● Exercise brief: In the entries that follow, find the word "hoped" and report each line it is on.

Recorded data:
╭──
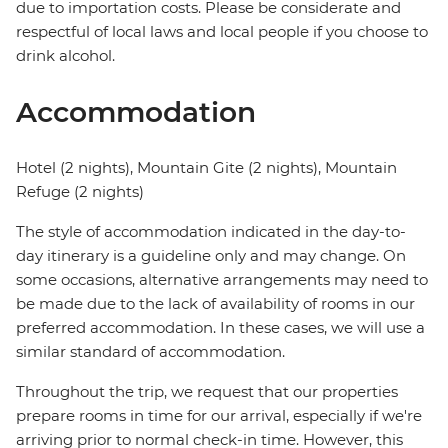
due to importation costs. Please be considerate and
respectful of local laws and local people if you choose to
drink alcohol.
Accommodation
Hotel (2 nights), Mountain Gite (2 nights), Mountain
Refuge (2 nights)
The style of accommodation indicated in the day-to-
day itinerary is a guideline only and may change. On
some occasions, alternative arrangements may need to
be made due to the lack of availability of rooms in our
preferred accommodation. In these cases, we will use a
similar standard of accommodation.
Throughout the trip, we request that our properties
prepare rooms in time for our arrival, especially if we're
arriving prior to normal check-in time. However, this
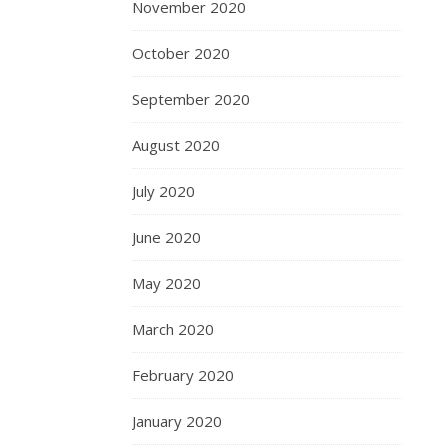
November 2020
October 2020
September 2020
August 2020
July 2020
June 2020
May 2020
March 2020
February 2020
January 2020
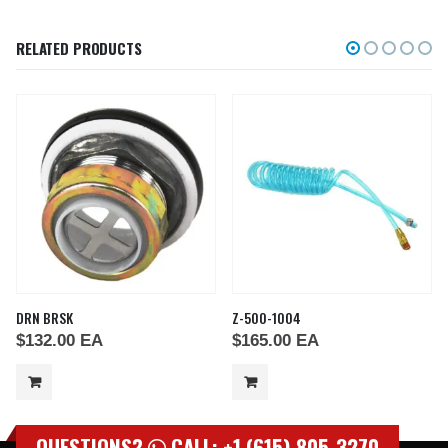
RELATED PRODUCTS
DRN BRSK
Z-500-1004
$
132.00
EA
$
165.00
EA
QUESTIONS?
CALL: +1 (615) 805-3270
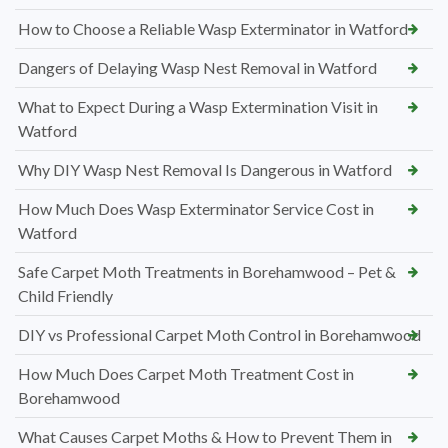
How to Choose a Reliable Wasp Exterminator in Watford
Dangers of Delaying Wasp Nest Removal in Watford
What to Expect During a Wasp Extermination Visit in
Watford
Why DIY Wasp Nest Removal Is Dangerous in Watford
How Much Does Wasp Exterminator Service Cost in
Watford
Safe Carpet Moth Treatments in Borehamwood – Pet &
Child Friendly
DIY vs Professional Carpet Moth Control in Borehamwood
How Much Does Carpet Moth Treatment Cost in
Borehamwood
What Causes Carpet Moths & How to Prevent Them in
╰──
╭──
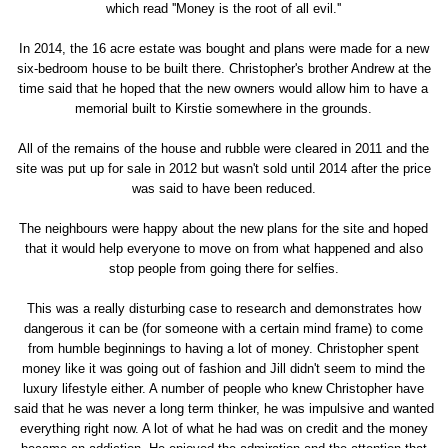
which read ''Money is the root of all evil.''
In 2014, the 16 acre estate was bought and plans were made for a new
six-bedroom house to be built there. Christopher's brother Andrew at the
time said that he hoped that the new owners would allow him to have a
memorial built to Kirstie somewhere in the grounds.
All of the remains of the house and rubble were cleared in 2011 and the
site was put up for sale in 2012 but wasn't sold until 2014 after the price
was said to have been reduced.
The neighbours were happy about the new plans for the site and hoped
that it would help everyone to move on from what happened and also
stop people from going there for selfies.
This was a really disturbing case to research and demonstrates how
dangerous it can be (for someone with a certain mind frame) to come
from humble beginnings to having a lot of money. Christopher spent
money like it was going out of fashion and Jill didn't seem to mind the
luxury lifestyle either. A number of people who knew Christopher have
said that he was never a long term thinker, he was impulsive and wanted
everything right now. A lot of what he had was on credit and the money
╰──
╭──
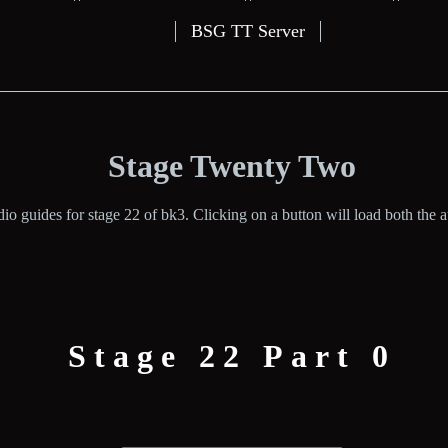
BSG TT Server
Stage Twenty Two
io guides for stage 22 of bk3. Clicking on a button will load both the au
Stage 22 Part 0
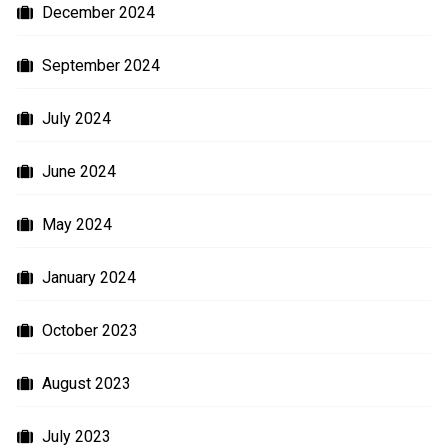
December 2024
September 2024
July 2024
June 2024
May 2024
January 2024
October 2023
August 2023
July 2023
╰──
● Your solution:
time said that he hoped that the new owners would allow him to have a
The neighbours were happy about the new plans for the site and hoped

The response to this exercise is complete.